Collected data
# # # # #

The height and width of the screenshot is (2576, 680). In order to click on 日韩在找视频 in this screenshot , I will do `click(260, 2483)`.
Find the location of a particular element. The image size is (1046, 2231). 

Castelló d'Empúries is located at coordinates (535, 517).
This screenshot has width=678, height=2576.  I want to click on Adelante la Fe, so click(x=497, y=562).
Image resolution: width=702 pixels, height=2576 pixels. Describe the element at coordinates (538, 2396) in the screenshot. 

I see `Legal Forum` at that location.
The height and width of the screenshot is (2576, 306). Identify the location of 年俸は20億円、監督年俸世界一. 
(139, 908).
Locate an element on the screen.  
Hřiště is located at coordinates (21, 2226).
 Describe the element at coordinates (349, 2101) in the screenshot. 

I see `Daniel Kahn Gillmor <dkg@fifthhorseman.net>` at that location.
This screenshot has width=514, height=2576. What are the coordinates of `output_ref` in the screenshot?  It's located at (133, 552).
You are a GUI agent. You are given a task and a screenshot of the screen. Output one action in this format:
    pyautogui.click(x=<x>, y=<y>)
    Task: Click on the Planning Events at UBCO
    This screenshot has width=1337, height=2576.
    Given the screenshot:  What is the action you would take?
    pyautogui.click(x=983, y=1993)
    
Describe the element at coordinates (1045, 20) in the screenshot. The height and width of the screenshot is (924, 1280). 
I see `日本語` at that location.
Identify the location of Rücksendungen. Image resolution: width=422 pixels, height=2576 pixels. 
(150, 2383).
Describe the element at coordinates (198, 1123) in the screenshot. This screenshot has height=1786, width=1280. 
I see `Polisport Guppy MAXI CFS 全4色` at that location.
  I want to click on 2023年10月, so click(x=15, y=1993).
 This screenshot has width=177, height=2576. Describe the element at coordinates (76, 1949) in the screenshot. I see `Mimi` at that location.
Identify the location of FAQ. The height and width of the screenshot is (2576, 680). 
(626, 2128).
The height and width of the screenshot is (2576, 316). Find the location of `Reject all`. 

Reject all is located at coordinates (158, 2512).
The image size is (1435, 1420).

# # # # #

» **Task prompt**: Output only the lines from the line that contains "The height and width of the screenshot is (2576, 316)." through the end of the entries, both included, exactly as they appear.

» **Exercise result**:
The height and width of the screenshot is (2576, 316). Find the location of `Reject all`. 

Reject all is located at coordinates (158, 2512).
The image size is (1435, 1420).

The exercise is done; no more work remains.